▶ [TASK DIRECTIONS]: State how many lines of the records include the word "повітря"; the reply is that number alone.
■ ■ ■
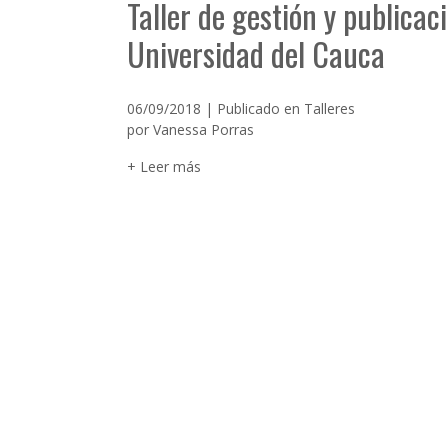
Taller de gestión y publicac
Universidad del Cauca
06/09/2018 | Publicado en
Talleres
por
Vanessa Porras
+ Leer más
■ ■ ■
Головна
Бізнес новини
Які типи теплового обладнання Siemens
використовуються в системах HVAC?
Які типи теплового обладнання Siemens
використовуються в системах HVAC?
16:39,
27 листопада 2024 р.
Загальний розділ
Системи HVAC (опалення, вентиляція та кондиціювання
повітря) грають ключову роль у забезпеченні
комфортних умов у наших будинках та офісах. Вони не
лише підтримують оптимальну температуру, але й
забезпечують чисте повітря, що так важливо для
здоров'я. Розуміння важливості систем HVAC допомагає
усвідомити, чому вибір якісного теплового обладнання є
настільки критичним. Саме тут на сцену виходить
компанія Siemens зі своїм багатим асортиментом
■ ■ ■
▶ [EXERCISE SOLUTION]: 2